Clearly, the first thing to be done in order to solve an ill-structured
problem is to *formulate* it in a well-structured way, i.e. to describe
explicitly the initial situation which is to be changed, the goal which
is to be achieved, the problem-space which is to explored, the operators
which are to be used, ... Such a well-structured formulation is traditionally
called a *representation* of the problem (cfr. Amarel, 1967; Burghgraeve,
1976; Korf, 1980; Heylighen, 1986). A representation of how to build such
representations may then be called a *metarepresentation* (Heylighen,
1987a,b). Once we know how to construct (and transform) representations
of ill-structured problem domains, we can simply apply the existing knowledge
about search through problem spaces in order to be able to solve all types
of problems. We will now propose a conceptual framework for the analysis
of representations.

**2. Representations as Distinction Systems.**

In order to begin our study, we must analyse the object of the study
: representation. A representation can always be considered as a system,
i.e. an organized, goal-directed whole of interrelated elements. The goal
or function of a representation is to structure the field of experience
of the intelligent *agent* using the representation, in such a way
that the agent can search efficiently for solutions when confronted with
a problematic *situation*, which is to be changed.The second question
to be asked then is : what are its elements ? The elements we are looking
for are primitive structurations of the problem environment as experienced
by the agent.

The simplest form or structure we can imagine is a *distinction*
(Spencer-Brown, 1969). A distinction can be defined as the process (or
its result) of discriminating between a class of phenomena and the complement
of that class (i.e. all the phenomena which do not fit into the class).
As such a distinction structures the universe of all experienced phenomena
in two parts. Such a part which is distinguished from its complement or
background will hereafter be called an *indication* (Spencer-Brown,
1969). If more than one distinction is applied the structure becomes more
complex, and the number of potential indications increases, depending on
the number of distinctions and the way they are interrelated.

In contrast to Spencer-Brown (1969), we will not assume any general
axioms for distinctions. In particular we will not assume that the complement
of the complement **a' **of an indication **a** is again the same
indication (law of double negation) : **(a')' = a **. This means that
we do not suppose distinctions to be symmetric : the complement or negation
**a'** of an indication **a** has not necessarily the same status
as **a**. However, if this symmetry property is assumed, together with
a related axiom about conjunctions (or disjunctions) of distinctions (the
law of idempotence, cfr. Heylighen, 1987a), it can be shown that a set
of distinctions gets a Boolean algebra structure, isomorphic to the algebra
of classes in set theory or to the algebra of propositions in logic (Spencer-Brown,
1969).

How do distinctions determine problem-solving efficiency ? Clearly, to formulate a problem you need to make a minimum number of distinctions. At least you should be able to distinguish the situation to be changed from the situation corresponding to a satisfying problem-solution. Furthermore, in order to be able to search for a solution you should distinguish different problem-states, which can be reached by distinct operators. The more general you want your representation to be, i.e. the more potential problems you want to be able to solve, the more distinctions you must make.
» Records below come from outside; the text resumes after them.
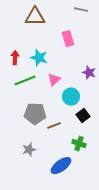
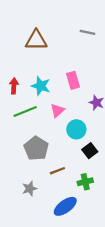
pink rectangle: (68, 39) -> (73, 80), moved
gray pentagon: (35, 114) -> (36, 148), turned 30
brown line: (54, 126) -> (57, 171), moved
green cross: (79, 144) -> (85, 182), turned -32

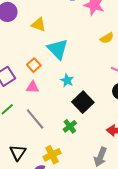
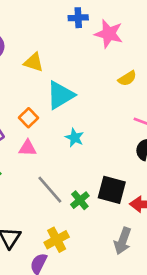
cyan triangle: (58, 49) -> (60, 95), turned 45
black square: (83, 102) -> (112, 190), moved, turned -30
gray line: (35, 119) -> (50, 190), moved

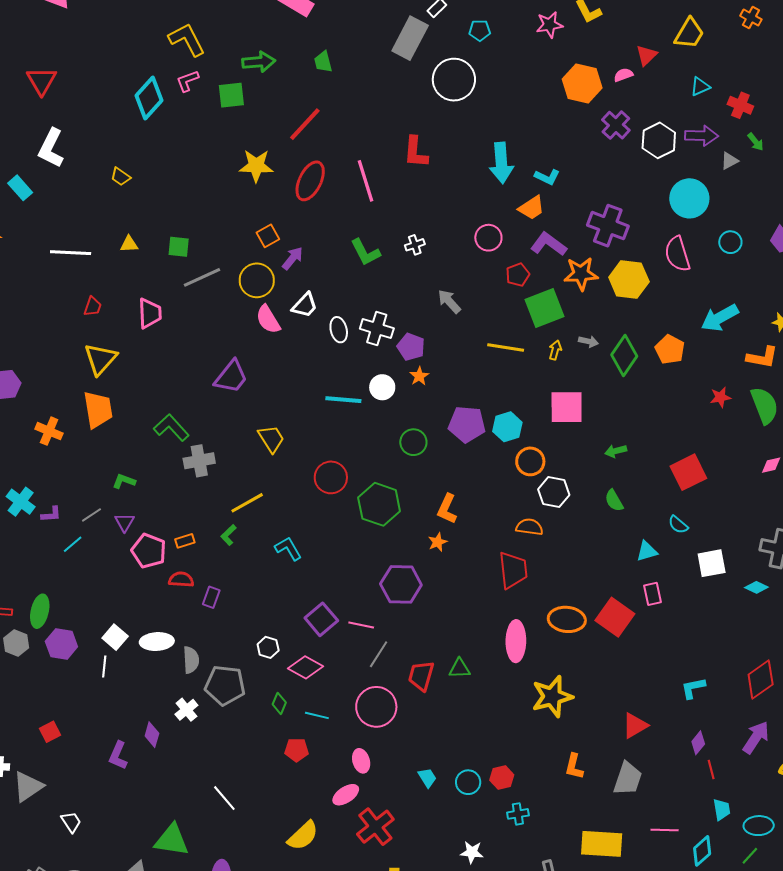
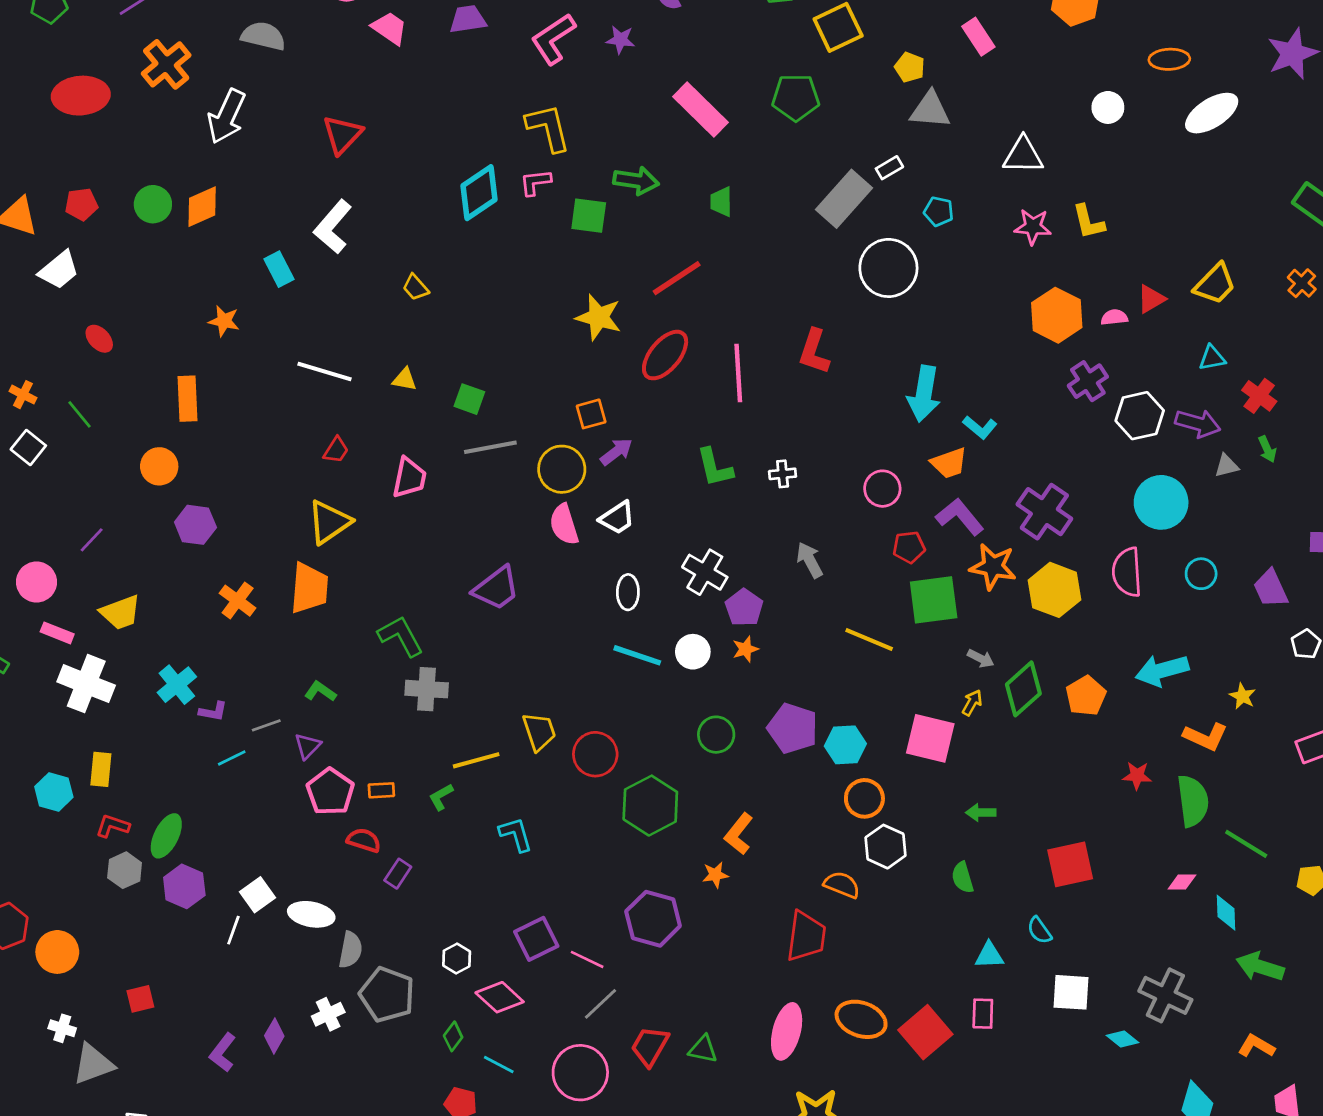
white ellipse: (339, 330) -> (628, 592), moved
yellow arrow: (555, 350) -> (972, 703), moved
yellow trapezoid: (271, 439) -> (539, 732), moved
However, more distinctions means more states, more operators, more decision points, hence more search to be carried out. Clearly, in order to minimize search you must minimize the number of distinctions. This means that for a computationally tractable representation of a real problem domain most phenomena must remain "indistinguishable" (cfr. Hobbs, 1985). In the terminology of (Heylighen, 1987a) : different phenomena are "assimilated" to the same class, which is "distinguished" from other classes.

Assimilation and distinction necessarily go together : the number of potentially distinguishable phenomena in the universe can be considered to be infinite, the number of actual distinctions used for solving a problem in the real world must be finite. Which finite set of distinctions is selected from this infinite set will depend upon the problem domain. The problem of problem-formulation could hence provisionally be formulated as : how to determine the optimal (i.e. minimal, yet large enough to cover all relevant solution paths) set of distinctions for a particular problem domain ?

However, a representation is not just a set of distinctions, it
is a *system*. This means that we must first look for the properties
of and relations between distinctions, in order to understand how they
are organized towards the fulfillment of their function. The structural
units of a representation can be described in a hierarchy of levels, ordered
from the more "subjective", agent-determined structures, to the more "objective",
situation-determined structures (see fig. 1) :

1) a problem is determined first by the autonomous agent, whose
ultimate aim is survival; 2) in order to survive the agent must specify
more concrete goals or values, which represent classes of situations for
which the long-term survival is more probable, and which can be reached
by a sequence of actions (cfr. Heylighen, 1988); 3) to attain these goals
the system must dispose of a set of operators (also called "(production)
rules"), representing possible actions changing the situation; 4) the operators
have arguments, which may be called problem-states, and which represent
distinguished situations; 5) the states can be analysed as compound logical
propositions, consisting of primitive propositions formed according to
the **Predicate (object)** scheme; a predicate may be conceived as a
class of phenomena ; 6) an object to which this predicate is attributed
corresponds then to an instantiation of that class; 7) finally, the objects
and predicates perceived by the agent depend upon the physical stimuli
received from the external (or internal) situation of the agent, i.e. by
its environment.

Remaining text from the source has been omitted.